Troisièmement, les quelques projets que le Réseau a mis en œuvre ont tous été financés par des donateurs externes (souvent, OING), acheminés via l’un des programmes de l’OICE ou d’EvalPartners, principalement, le programme de soutien par les pairs. Aucune autre activité majeure – à l’exception de l’école d’hiver pour les jeunes évaluateurs émergents (organisée par le chapitre EvalYouth MENA et le Bureau Régional des Pays Arabes du Fonds des Nations Unies pour la population (FNUAP) en 2019) – n’a été mise en œuvre par EvalMENA au-delà des conférences annuelles et des projets financés par l’OICE ou EvalPartners. De plus, toutes les conférences précédentes – à l’exception de la dernière (EvalMENA2020) – étaient entièrement financées par des donateurs externes et n’incluaient pas de frais de participation. Cette dépendance financière, couplée à l’absence d’un système de cotisation individuelle et d’adhésion à la VOPE, a contribué à créer un réseau qui dépend entièrement de financements externes et, inévitablement, fortement tributaires de l’aide des donateurs dans sa programmation et ses interventions. Étant donné que les donateurs n’incluent pas la promotion de la culture de l’évaluation comme objectif central dans leur appel à propositions, les VOPE ne conçoivent pas d’interventions qui incorporent cet objectif. Les structures de financement de l’OICE et d’EvalPartners n’incluent généralement pas explicitement la promotion de la culture de l’évaluation en tant qu’objectif et se concentrent plutôt sur une approche descendante de « renforcer les systèmes nationaux d’évaluation /de S&E ».

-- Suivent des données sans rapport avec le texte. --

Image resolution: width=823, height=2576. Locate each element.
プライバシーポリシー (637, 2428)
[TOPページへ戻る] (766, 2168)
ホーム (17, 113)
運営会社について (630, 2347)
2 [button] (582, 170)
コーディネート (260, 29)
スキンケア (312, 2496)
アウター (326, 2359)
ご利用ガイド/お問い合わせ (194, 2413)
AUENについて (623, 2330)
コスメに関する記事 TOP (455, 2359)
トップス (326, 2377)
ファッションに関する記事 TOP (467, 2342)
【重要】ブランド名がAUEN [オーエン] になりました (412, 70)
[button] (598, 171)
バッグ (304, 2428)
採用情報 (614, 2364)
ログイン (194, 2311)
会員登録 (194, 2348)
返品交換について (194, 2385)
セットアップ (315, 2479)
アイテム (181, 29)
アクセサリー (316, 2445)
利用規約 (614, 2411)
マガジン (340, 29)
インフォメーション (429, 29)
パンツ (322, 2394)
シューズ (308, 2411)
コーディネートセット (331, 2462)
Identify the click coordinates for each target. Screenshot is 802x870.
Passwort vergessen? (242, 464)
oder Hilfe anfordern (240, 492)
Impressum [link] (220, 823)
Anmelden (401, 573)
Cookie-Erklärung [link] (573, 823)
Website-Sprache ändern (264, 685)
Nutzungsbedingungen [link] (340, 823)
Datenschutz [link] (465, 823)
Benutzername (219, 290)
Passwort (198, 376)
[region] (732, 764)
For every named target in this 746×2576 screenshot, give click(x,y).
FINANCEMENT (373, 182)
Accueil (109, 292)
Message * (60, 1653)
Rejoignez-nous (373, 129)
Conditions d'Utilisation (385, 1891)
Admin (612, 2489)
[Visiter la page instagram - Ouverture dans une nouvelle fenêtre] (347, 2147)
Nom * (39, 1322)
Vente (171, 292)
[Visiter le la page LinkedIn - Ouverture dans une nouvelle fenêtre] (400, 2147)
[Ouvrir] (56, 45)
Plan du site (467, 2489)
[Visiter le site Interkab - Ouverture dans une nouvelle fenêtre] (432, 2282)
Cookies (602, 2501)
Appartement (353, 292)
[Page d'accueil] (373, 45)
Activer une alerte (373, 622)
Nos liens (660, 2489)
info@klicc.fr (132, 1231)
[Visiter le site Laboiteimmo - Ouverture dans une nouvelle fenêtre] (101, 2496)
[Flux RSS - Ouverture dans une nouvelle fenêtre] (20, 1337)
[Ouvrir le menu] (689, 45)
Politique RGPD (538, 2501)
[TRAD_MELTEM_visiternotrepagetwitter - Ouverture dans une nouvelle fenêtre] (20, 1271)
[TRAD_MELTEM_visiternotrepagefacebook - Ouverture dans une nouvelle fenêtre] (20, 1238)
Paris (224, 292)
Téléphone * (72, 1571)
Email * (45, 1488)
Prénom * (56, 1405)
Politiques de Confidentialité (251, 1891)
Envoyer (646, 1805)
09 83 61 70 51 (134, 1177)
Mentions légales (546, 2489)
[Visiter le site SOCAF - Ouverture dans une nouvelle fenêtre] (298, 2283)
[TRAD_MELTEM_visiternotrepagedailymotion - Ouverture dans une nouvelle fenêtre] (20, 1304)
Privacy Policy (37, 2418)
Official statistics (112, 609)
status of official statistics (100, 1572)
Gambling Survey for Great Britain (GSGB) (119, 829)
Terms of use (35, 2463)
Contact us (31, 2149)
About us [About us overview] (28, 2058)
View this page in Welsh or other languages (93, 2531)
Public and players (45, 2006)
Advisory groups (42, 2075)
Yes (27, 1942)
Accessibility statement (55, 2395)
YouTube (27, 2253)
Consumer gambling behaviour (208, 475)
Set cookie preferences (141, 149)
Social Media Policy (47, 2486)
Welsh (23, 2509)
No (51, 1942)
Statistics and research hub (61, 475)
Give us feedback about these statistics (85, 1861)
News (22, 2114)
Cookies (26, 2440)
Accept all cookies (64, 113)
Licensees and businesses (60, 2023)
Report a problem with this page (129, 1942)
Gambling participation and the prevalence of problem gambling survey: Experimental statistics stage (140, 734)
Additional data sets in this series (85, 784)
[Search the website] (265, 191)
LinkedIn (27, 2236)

Enfin : EvalMENA – et en fait la plupart des VOPE nationales de la région – souffrent d’une implication et d’une initiative limitées des évaluateurs au-delà de quelques fondateurs et bénévoles très actifs dans le cas d’EvalMENA et principalement des membres du conseil d’administration dans le cas des VOPE nationales. EvalMENA et tous ses VOPE nationales membres n’ont pas de groupes de discussion thématique (GDT), comme dans le cas des autres VOPE.

Je crois que le faible niveau d’engagement et d’initiative des membres est dû au manque de sentiment d’appartenance communautaire – car ils ne paient pas de cotisation et n’élisent pas les membres du Conseil – et parce qu’ils ne peuvent pas rejoindre des groupes de discussion thématique spécifiques où leur voix peut être entendu. Bien que plusieurs tentatives d’établissement de (GDT) aient été faites au cours des années précédentes, elles n’ont pas été maintenues en raison du manque d’engagement bénévole, même si, à mon avis, elles ont échoué en raison du manque de suivi de la part des leaders d’EvalMENA.

La structure de gouvernance rudimentaire de la VOPE régionale, les faibles VOPE nationales, la dépendance à l’égard des financements externes et la participation limitée des évaluateurs individuels aux VOPE nationales et régionales sont parmi les principaux facteurs contribuant au faible rôle de plaidoyer d’EvalMENA et de ses VOPE nationales membres. Pris conjointement, ces facteurs contribuent également à l’incapacité de ces VOPE à réaliser des progrès dans la promotion de la culture de l’évaluation dans leurs pays et dans la région en général.

Les associations d’évaluation qui n’investissent pas dans la promotion de la culture de l’évaluation au sein de leurs sociétés – tout en se concentrant uniquement sur les intérêts professionnels de leurs membres – ne réalisent pas leur potentiel et constituent un fardeau pour les sociétés qui les accueillent. Elles aggravent la situation délicate des inégalités toxiques dont souffrent ces sociétés en se concentrant sur les intérêts étroits de quelques membres privilégiés. Par conséquent, une évaluation axée sur l’utilisation des réalisations, des lacunes, du rôle, des objectifs, de la gouvernance et de l’orientation stratégique des VOPE nationales et d’EvalMENA est nécessaire si elles ont l’intention de modifier le statu quo et de garantir leur pertinence et leur utilité en tant qu’agents de changement véritables et efficaces dans leurs pays et dans la région.